Faculty Profile: Renée Trilling

Renée Trilling

Professor and Angus Cameron Professor of Old English, Centre for Medieval Studies and Department of English

Renée Trilling.Renée R. Trilling is a professor and the Angus Cameron Professor of Old English in the Centre for Medieval Studies and the Department of English. She specializes in the language, literature, and culture of England in the pre-Conquest period.

Trilling’s first monograph, The Aesthetics of Nostalgia: Historical Representation in Old English Verse explores the relationship between poetic form and historical consciousness in early English vernacular verse, and was recognized with the Best First Book Award from the International Society for the Study of Early Medieval England in 2011. She is also author of the Oxford Bibliography of Old English Literature and Critical Theory and co-editor of A Handbook of Anglo-Saxon Studies, Textual Identities in Early Medieval England: Essays in Honour of Katherine O’Brien O’Keeffe, and Feminist Approaches to Early Medieval English Studies. She is a former editor of Old English for the Journal of English and Germanic Philology, published by the University of Illinois Press.

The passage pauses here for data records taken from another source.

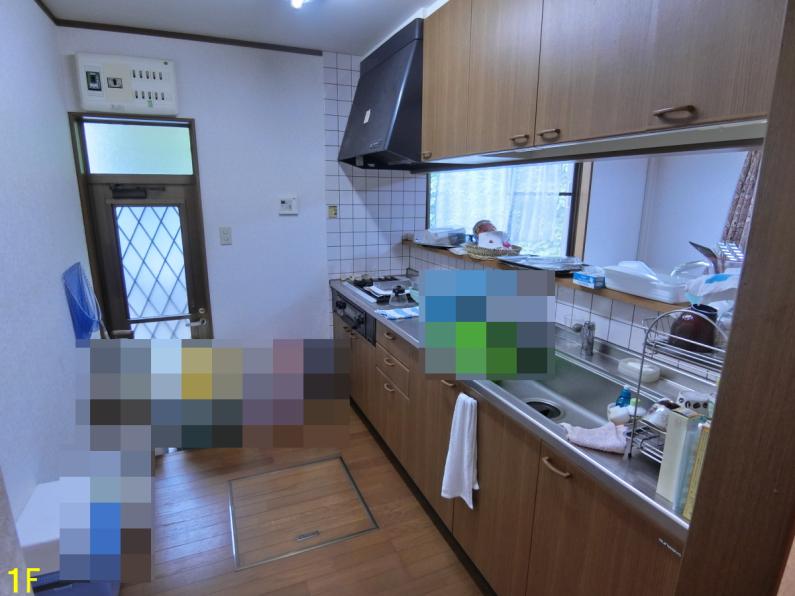 The height and width of the screenshot is (596, 795). Identify the location of trap door. click(x=282, y=512). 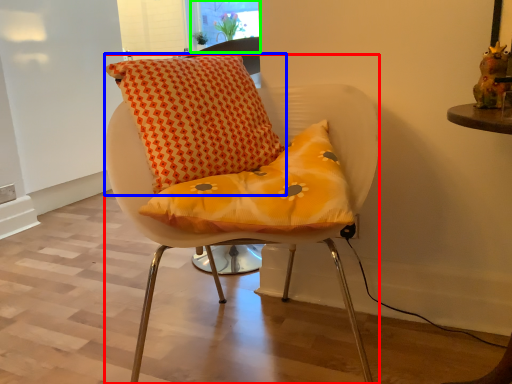 Question: Which is nearer to the chair (highlighted by a red box)? pillow (highlighted by a blue box) or window screen (highlighted by a green box).

Choices:
 (A) pillow
 (B) window screen

Answer: (A) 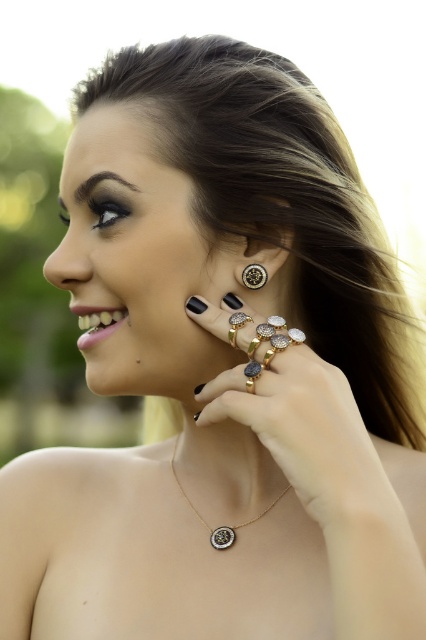 Question: Among these objects, which one is nearest to the camera?

Choices:
 (A) gold metallic necklace at center
 (B) gold metallic ring at upper right
 (C) gold textured earring at upper right

Answer: (B)

Question: Does gold textured earring at upper right appear on the right side of gold metallic ring at upper right?

Choices:
 (A) no
 (B) yes

Answer: (B)

Question: Which of the following is the closest to the observer?

Choices:
 (A) gold metallic ring at upper right
 (B) gold textured earring at upper right
 (C) gold metallic necklace at center

Answer: (A)

Question: Which point is farther to the camera?

Choices:
 (A) gold metallic ring at upper right
 (B) gold metallic necklace at center

Answer: (B)

Question: In this image, where is gold metallic necklace at center located relative to gold metallic ring at upper right?

Choices:
 (A) right
 (B) left

Answer: (B)

Question: Is gold textured earring at upper right to the left of gold metallic ring at upper right from the viewer's perspective?

Choices:
 (A) yes
 (B) no

Answer: (B) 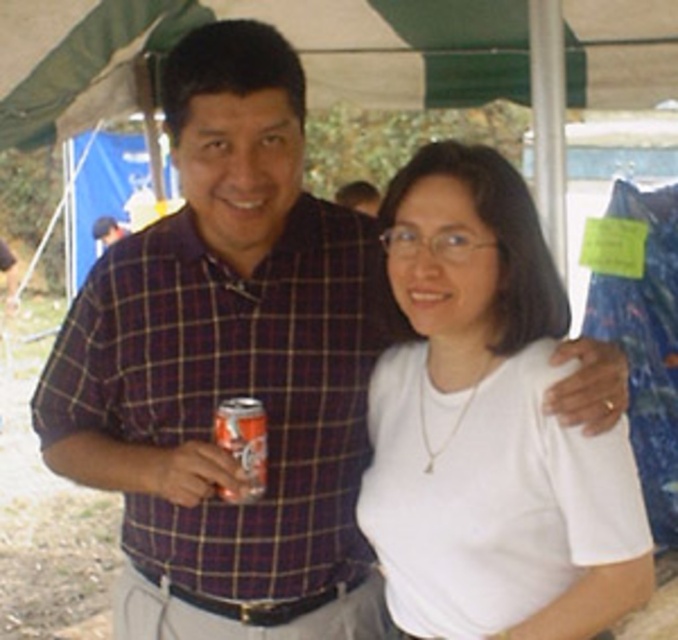 Who is shorter, orange aluminum can at center or plaid fabric shirt at center?

With less height is orange aluminum can at center.

Does point (218, 444) come in front of point (14, 296)?

Yes, it is.

You are a GUI agent. You are given a task and a screenshot of the screen. Output one action in this format:
    pyautogui.click(x=<x>, y=<y>)
    Task: Click on the orange aluminum can at center
    
    Given the screenshot: What is the action you would take?
    pyautogui.click(x=241, y=444)

Is white matte shirt at center bigger than orange aluminum can at center?

Indeed, white matte shirt at center has a larger size compared to orange aluminum can at center.

Does white matte shirt at center appear on the left side of orange aluminum can at center?

In fact, white matte shirt at center is to the right of orange aluminum can at center.

The height and width of the screenshot is (640, 678). In order to click on white matte shirt at center in this screenshot , I will do `click(487, 426)`.

Which of these two, plaid cotton shirt at center or orange aluminum can at center, stands shorter?

Standing shorter between the two is orange aluminum can at center.

Locate an element on the screen. This screenshot has height=640, width=678. plaid cotton shirt at center is located at coordinates (235, 392).

You are a GUI agent. You are given a task and a screenshot of the screen. Output one action in this format:
    pyautogui.click(x=<x>, y=<y>)
    Task: Click on the plaid cotton shirt at center
    
    Given the screenshot: What is the action you would take?
    pyautogui.click(x=235, y=392)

Trilling’s research has been supported by the Mellon Foundation, the National Endowment for the Humanities, and the Humanities Research Institute and Center for Advanced Study at Illinois. She has published articles on Beowulf, Wulfstan the Homilist, Ælfric’s hagiography, vernacular historiography, wisdom poetry, and early medieval medicine, focusing on issues of gender, materiality, nostalgia, and literary form. Her current work draws on posthumanist trends in neuroscience, quantum physics, and philosophy to explore the role of materiality in early medieval notions of subjectivity.

Before joining the University of Toronto, Trilling taught at the University of Illinois Urbana-Champaign from 2004-2023. She earned her PhD in English from the University of Notre Dame.